(Records excerpted from a collection)

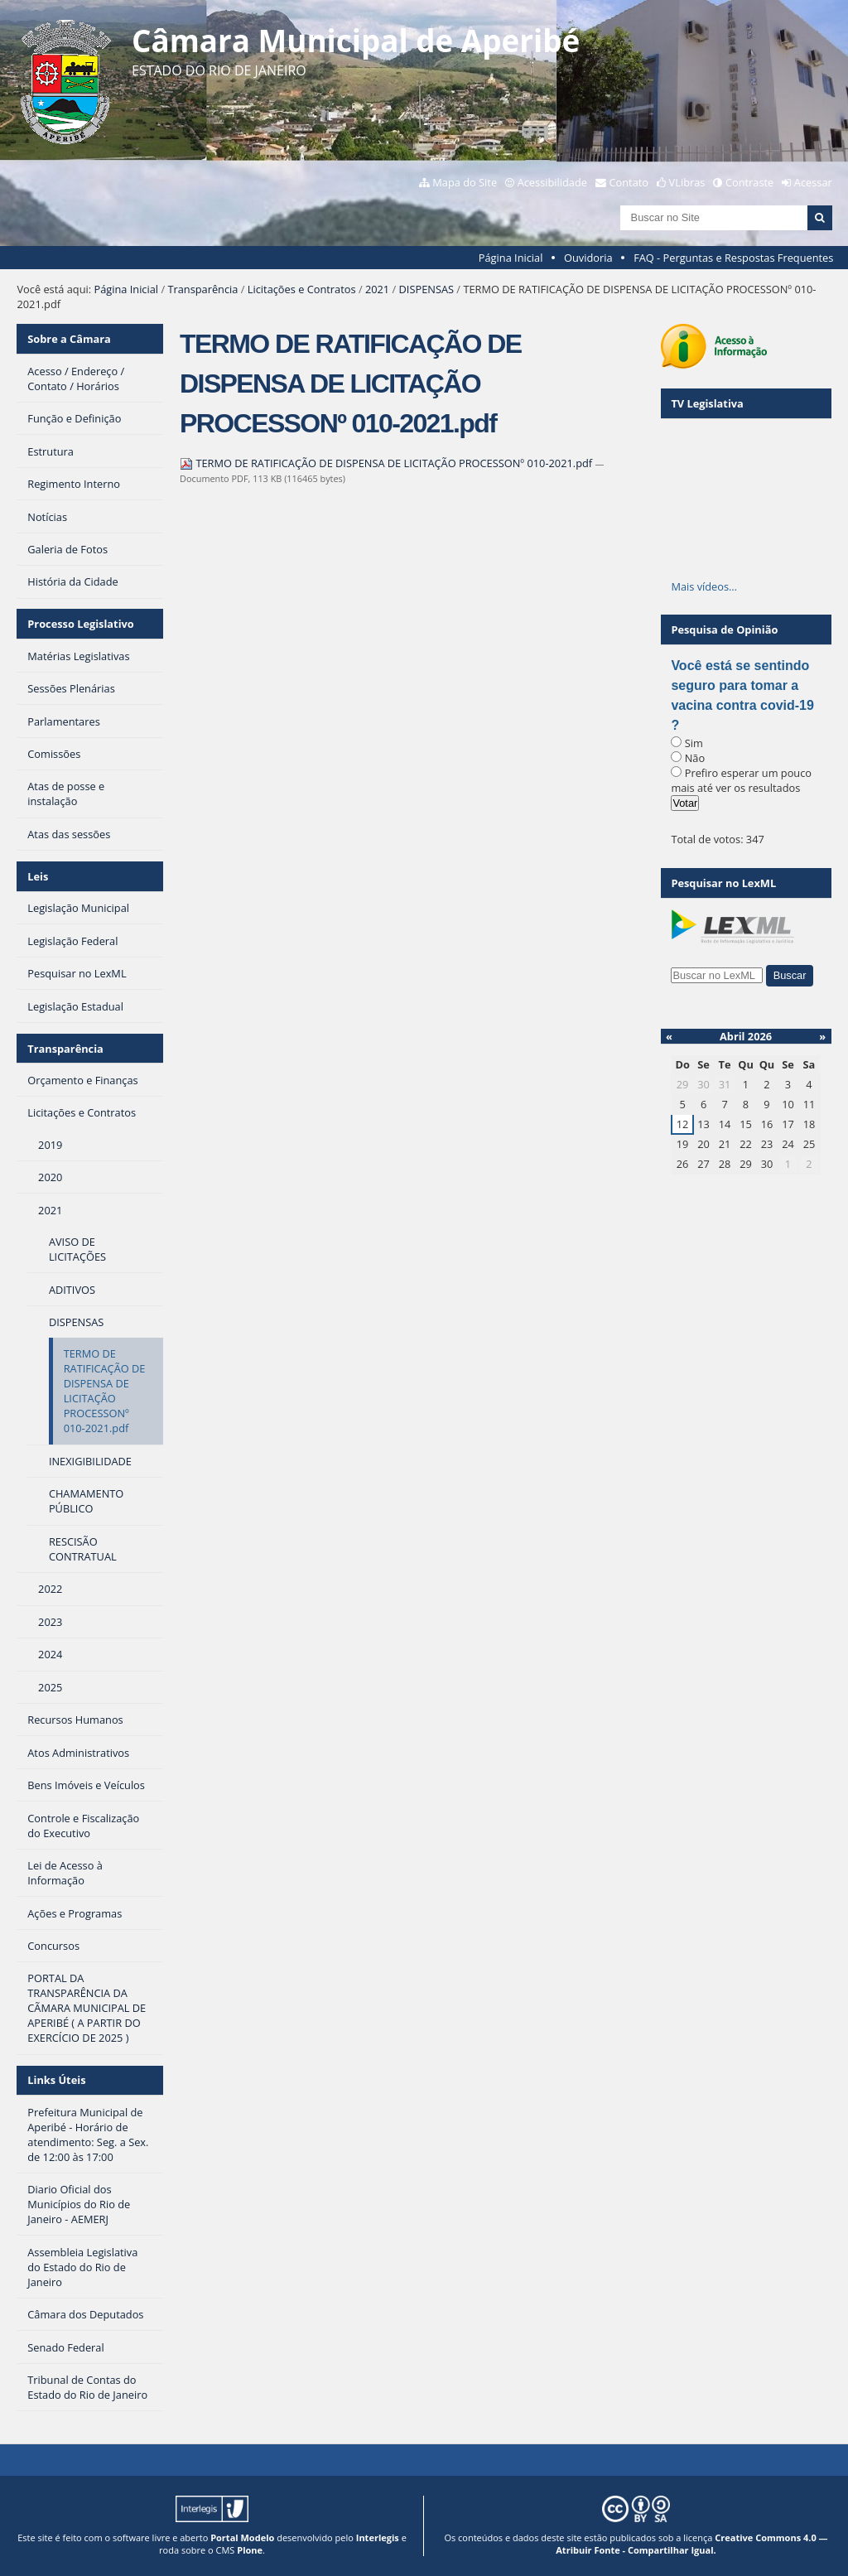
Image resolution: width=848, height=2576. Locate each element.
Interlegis (377, 2537)
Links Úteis (56, 2079)
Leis (37, 876)
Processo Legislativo (80, 623)
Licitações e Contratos (302, 289)
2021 (377, 289)
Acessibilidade (552, 182)
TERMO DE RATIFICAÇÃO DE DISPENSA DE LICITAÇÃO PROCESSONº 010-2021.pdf (387, 463)
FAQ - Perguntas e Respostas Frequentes (733, 257)
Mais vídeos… (704, 586)
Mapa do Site (464, 182)
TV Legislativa (707, 403)
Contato (629, 182)
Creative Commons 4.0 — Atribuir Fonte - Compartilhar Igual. (691, 2543)
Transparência (202, 289)
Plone (250, 2550)
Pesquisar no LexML (723, 883)
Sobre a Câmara (69, 338)
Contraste (749, 182)
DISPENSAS (426, 289)
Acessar (813, 182)
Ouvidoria (588, 257)
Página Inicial (511, 257)
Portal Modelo (242, 2537)
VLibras (687, 182)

Task goal ::
A word-for-word copy of all the records above is required, with the pictures left out.

Result for this exercise ::
Image resolution: width=848, height=2576. Locate each element.
Interlegis (377, 2537)
Links Úteis (56, 2079)
Leis (37, 876)
Processo Legislativo (80, 623)
Licitações e Contratos (302, 289)
2021 (377, 289)
Acessibilidade (552, 182)
TERMO DE RATIFICAÇÃO DE DISPENSA DE LICITAÇÃO PROCESSONº 010-2021.pdf (387, 463)
FAQ - Perguntas e Respostas Frequentes (733, 257)
Mais vídeos… (704, 586)
Mapa do Site (464, 182)
TV Legislativa (707, 403)
Contato (629, 182)
Creative Commons 4.0 — Atribuir Fonte - Compartilhar Igual. (691, 2543)
Transparência (202, 289)
Plone (250, 2550)
Pesquisar no LexML (723, 883)
Sobre a Câmara (69, 338)
Contraste (749, 182)
DISPENSAS (426, 289)
Acessar (813, 182)
Ouvidoria (588, 257)
Página Inicial (511, 257)
Portal Modelo (242, 2537)
VLibras (687, 182)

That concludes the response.